_WORK INSTRUCTION_
Go line by line through the data below and count those that hold "Канальные". Return only the number.

_DATA SUPPLIED_
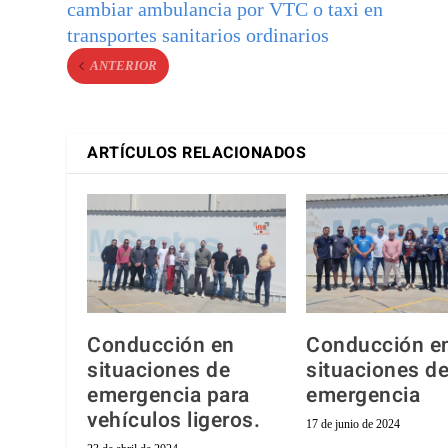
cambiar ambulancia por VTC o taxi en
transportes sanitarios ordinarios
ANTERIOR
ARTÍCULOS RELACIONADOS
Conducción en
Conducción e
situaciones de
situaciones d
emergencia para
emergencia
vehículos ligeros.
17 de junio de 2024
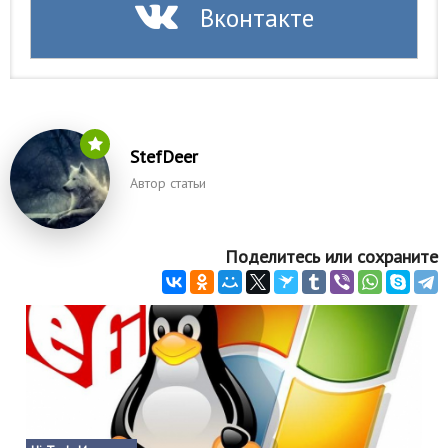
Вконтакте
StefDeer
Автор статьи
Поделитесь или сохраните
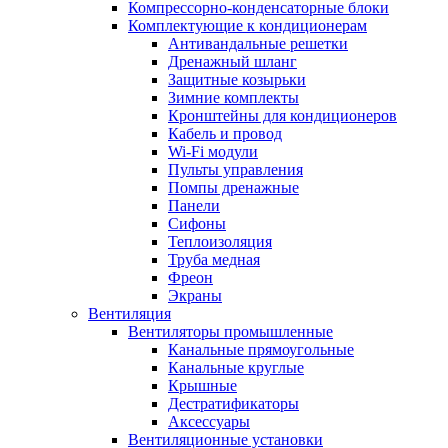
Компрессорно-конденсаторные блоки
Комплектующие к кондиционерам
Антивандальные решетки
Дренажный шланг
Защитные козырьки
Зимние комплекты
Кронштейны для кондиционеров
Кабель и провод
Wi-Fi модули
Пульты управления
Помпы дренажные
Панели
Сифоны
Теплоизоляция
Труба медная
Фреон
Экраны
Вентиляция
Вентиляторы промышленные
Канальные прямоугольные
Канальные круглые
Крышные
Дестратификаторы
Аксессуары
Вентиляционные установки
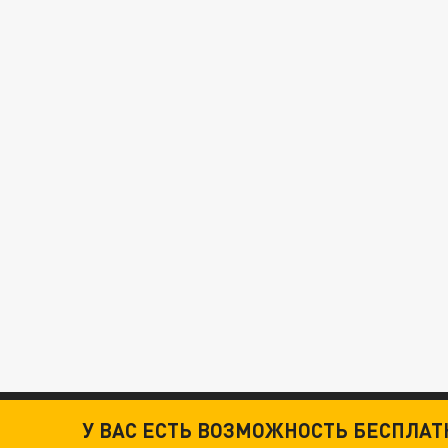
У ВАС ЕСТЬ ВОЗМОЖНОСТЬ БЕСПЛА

* * *

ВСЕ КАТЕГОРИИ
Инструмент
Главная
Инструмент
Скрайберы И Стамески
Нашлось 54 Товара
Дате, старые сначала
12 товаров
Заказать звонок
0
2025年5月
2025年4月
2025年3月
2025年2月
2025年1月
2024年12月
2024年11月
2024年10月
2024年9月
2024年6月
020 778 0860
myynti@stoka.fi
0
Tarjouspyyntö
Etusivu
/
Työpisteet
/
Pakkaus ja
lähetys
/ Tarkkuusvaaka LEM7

_RESPONSE FOR THIS EXERCISE_
2